Don't know if this is bad or what but I have some questions.

On 3.2 Adding SMTP-AUTH to Postfix:
root@server # vi /etc/sasl2/smtpd.conf -- I don't have this config
root@server # vi /usr/lib/sasl2/smtpd.conf -- I dont' have this config
So I made the file anyways and I have emerged Cyrus-SASL.

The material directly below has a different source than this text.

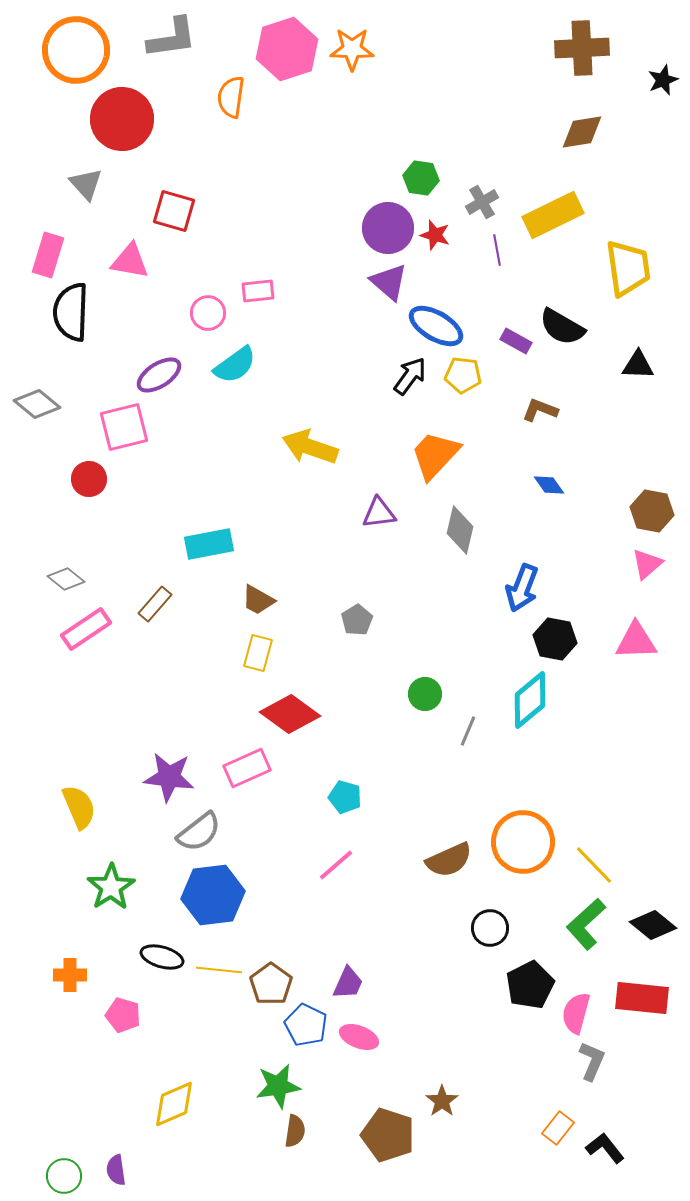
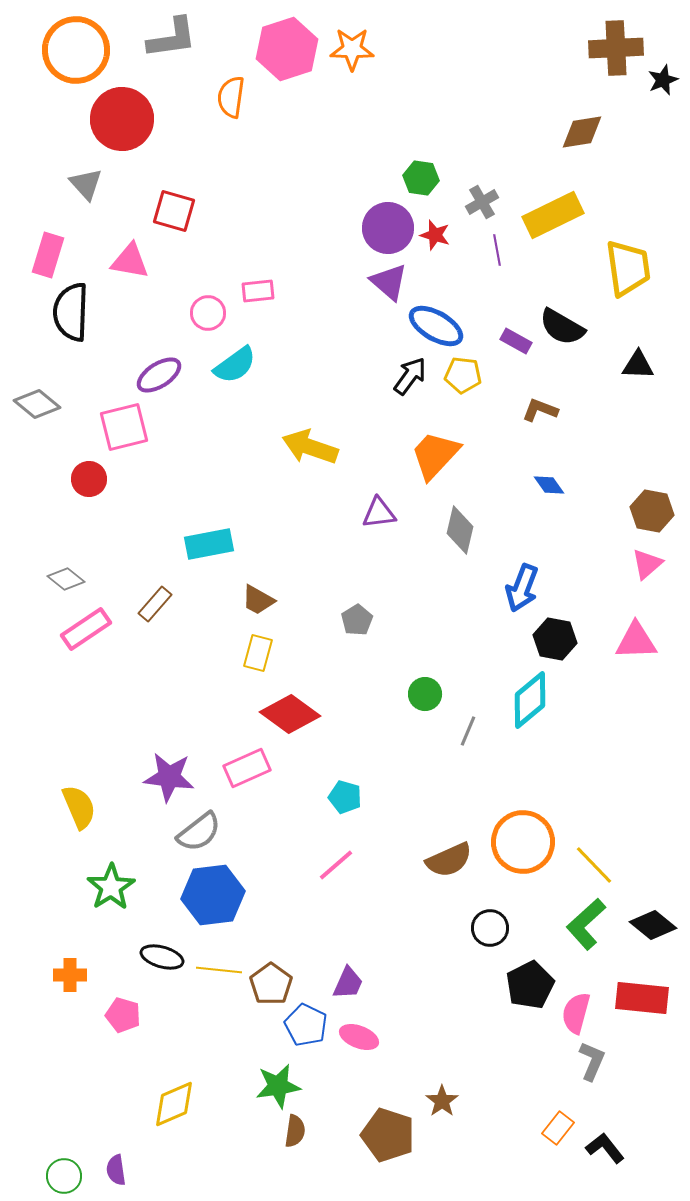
brown cross at (582, 48): moved 34 px right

3.6 Automating and Finalizing:

Code: Select all

root@server # vi /etc/mail/aliases

# Well-known aliases -- these should be filled in
 root:          2ls-beo 

what do I put for 2ls-beo, I tried putting the user I created for everyday use. And this is what error came up.

Code: Select all

root@testserver2 tek# /usr/bin/newaliases 
newaliases: fatal: gethostbyname: No such file or directory

I'm not sure but this guide does say if you have to emerge things for or what...but other then that is good so far.

JO

[smok]

Hi,
i finally made everything working, not without problems thou. But after
few hours of searches through all mesages i made everything workable.

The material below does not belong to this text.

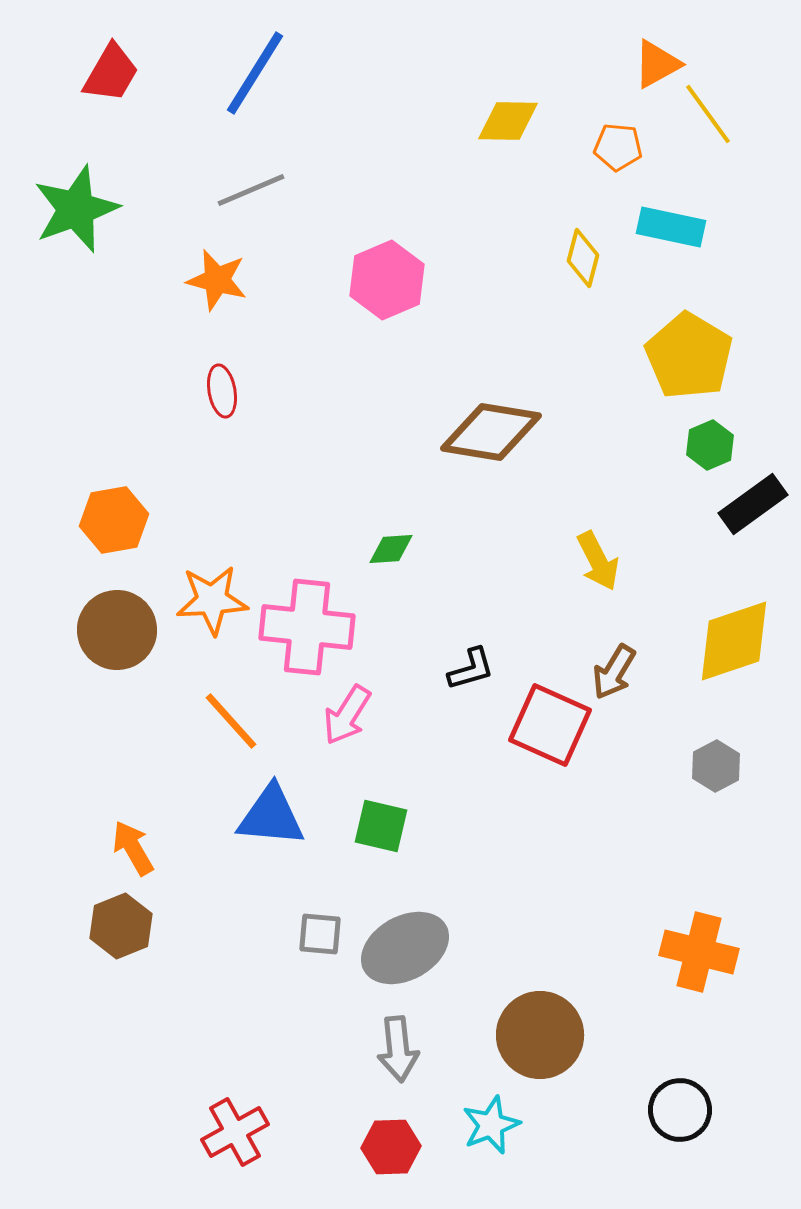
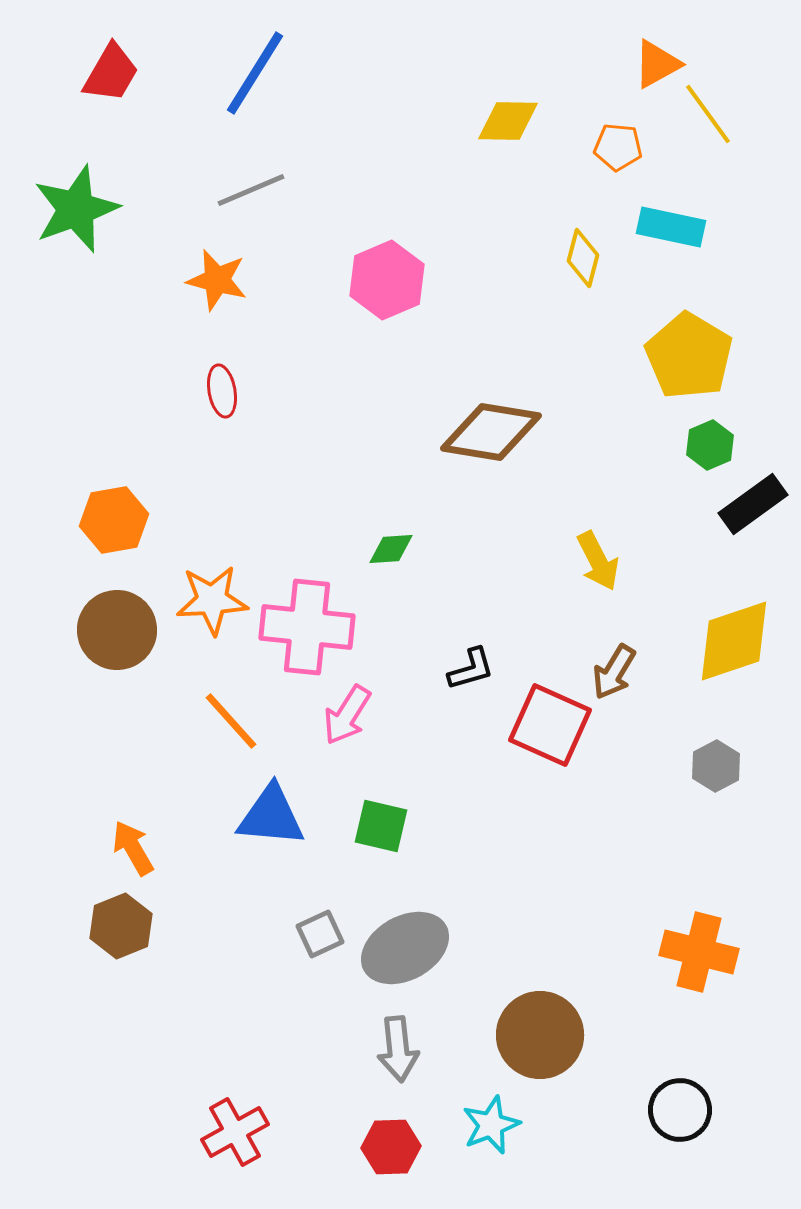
gray square at (320, 934): rotated 30 degrees counterclockwise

but... when started sasl auth. no mails can come from outside world

description:
i got my mail server in my own domain behind firewall. firewall is 10.0.0.1 and mail sever 10.0.0.2. when i made smtp sasl authentification of course all mails which come from outside are rejected.
how to make it so that everybody who wants to send mails from domain computers uses authentification and incoming mails to the domain not?

thanks in advance
smok

[malloc]

I've used this guide by the 2nd time to successfully build my webmail server, however this time i found a big problem on the way.
Apparently squirrelmail (or php wich is my guess) made some sort of modification and doesn't use dns to translate addresses anymore.
I couldn't get squirrelmail to login to the imap server.
After much effort i finally found out that you must put THE EXACT ip address to wich the imap server is binded to.
I tried to put localhost, 127.0.0.1 and neither worked!? This made me totally confused but a quick netstat -an gave the answer. imap was binded to 0.0.0.0 so that was the adress i had to put in the squirrelmail config.
To change this just head to /etc/courier-imap/imapd and change the "ADDRESS=" to either 127.0.0.1 or let it be 0 and change the squirrelmail conf to 0.0.0.0
I don't know if this problem is only mine, or not, but i'll just leave this as a warning to any who need it.